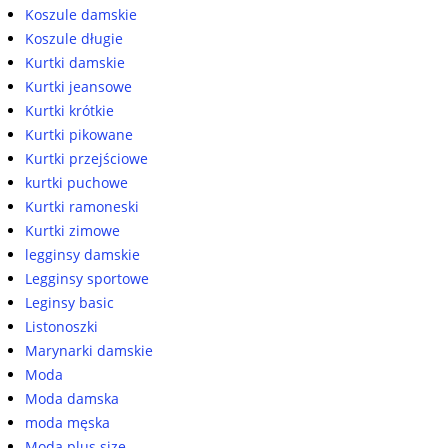
Koszule damskie
Koszule długie
Kurtki damskie
Kurtki jeansowe
Kurtki krótkie
Kurtki pikowane
Kurtki przejściowe
kurtki puchowe
Kurtki ramoneski
Kurtki zimowe
legginsy damskie
Legginsy sportowe
Leginsy basic
Listonoszki
Marynarki damskie
Moda
Moda damska
moda męska
Moda plus size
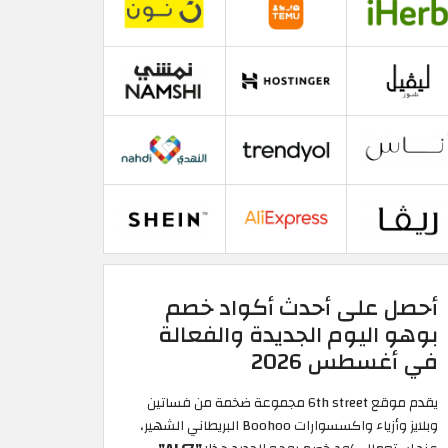
أحصل على أحدث أكواد خصم
بوهو اليوم الجديدة والفعالة
في أغسطس 2026
يقدم موقع 6th street مجموعة ضخمة من فساتين
وبلايز وأزياء واكسسوارات Boohoo البريطاني الشهير،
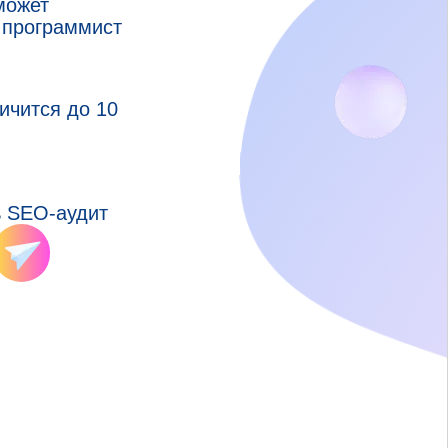
может
 программист
ичится до 10
ь SEO-аудит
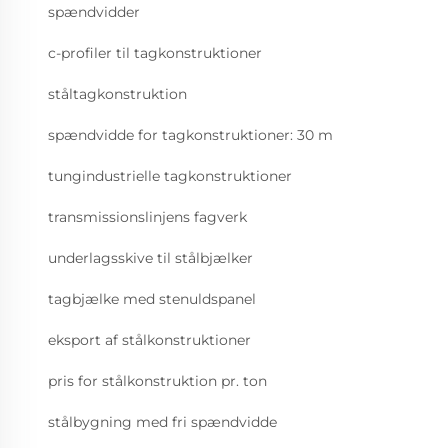
spændvidder
c-profiler til tagkonstruktioner
ståltagkonstruktion
spændvidde for tagkonstruktioner: 30 m
tungindustrielle tagkonstruktioner
transmissionslinjens fagverk
underlagsskive til stålbjælker
tagbjælke med stenuldspanel
eksport af stålkonstruktioner
pris for stålkonstruktion pr. ton
stålbygning med fri spændvidde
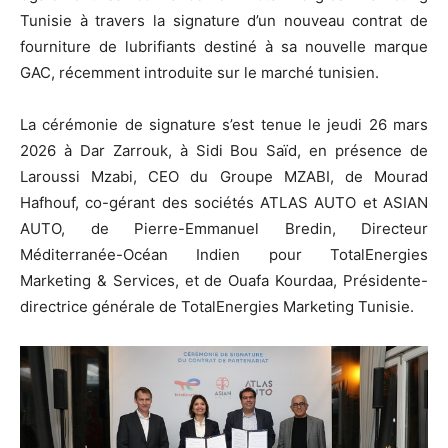
Tunisie à travers la signature d’un nouveau contrat de
fourniture de lubrifiants destiné à sa nouvelle marque
GAC, récemment introduite sur le marché tunisien.
La cérémonie de signature s’est tenue le jeudi 26 mars
2026 à Dar Zarrouk, à Sidi Bou Saïd, en présence de
Laroussi Mzabi, CEO du Groupe MZABI, de Mourad
Hafhouf, co-gérant des sociétés ATLAS AUTO et ASIAN
AUTO, de Pierre-Emmanuel Bredin, Directeur
Méditerranée-Océan Indien pour TotalEnergies
Marketing & Services, et de Ouafa Kourdaa, Présidente-
directrice générale de TotalEnergies Marketing Tunisie.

> _Work order_
Your response must consist of the lines from the beginning of the data through the line containing "يقدم موقع 6th street مجموعة ضخمة من فساتين", transcribed exactly, with no pictures.

> _Exercise output_
Koszule damskie
Koszule długie
Kurtki damskie
Kurtki jeansowe
Kurtki krótkie
Kurtki pikowane
Kurtki przejściowe
kurtki puchowe
Kurtki ramoneski
Kurtki zimowe
legginsy damskie
Legginsy sportowe
Leginsy basic
Listonoszki
Marynarki damskie
Moda
Moda damska
moda męska
Moda plus size
أحصل على أحدث أكواد خصم
بوهو اليوم الجديدة والفعالة
في أغسطس 2026
يقدم موقع 6th street مجموعة ضخمة من فساتين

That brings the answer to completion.